:: WHAT NEEDS TO BE DONE ::
Transcribe the listing below exactly, without pictures.
-- GIVEN DATA follows --
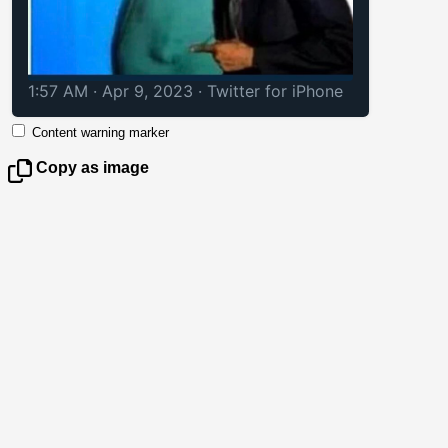
1:57 AM · Apr 9, 2023
·
Twitter for iPhone
Content warning marker
Copy as image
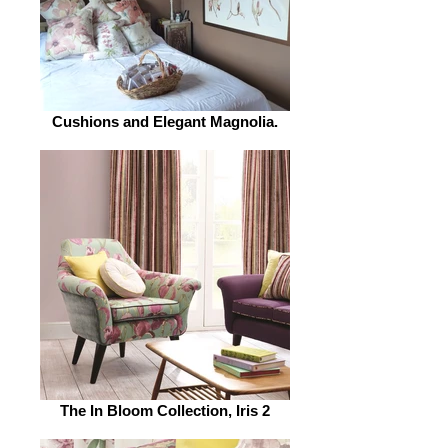
Cushions and Elegant Magnolia.
The In Bloom Collection, Iris 2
-- GIVEN DATA concluded --
:: ANSWER TO THIS TASK ::
1:57 AM · Apr 9, 2023
·
Twitter for iPhone
Content warning marker
Copy as image
Cushions and Elegant Magnolia.
The In Bloom Collection, Iris 2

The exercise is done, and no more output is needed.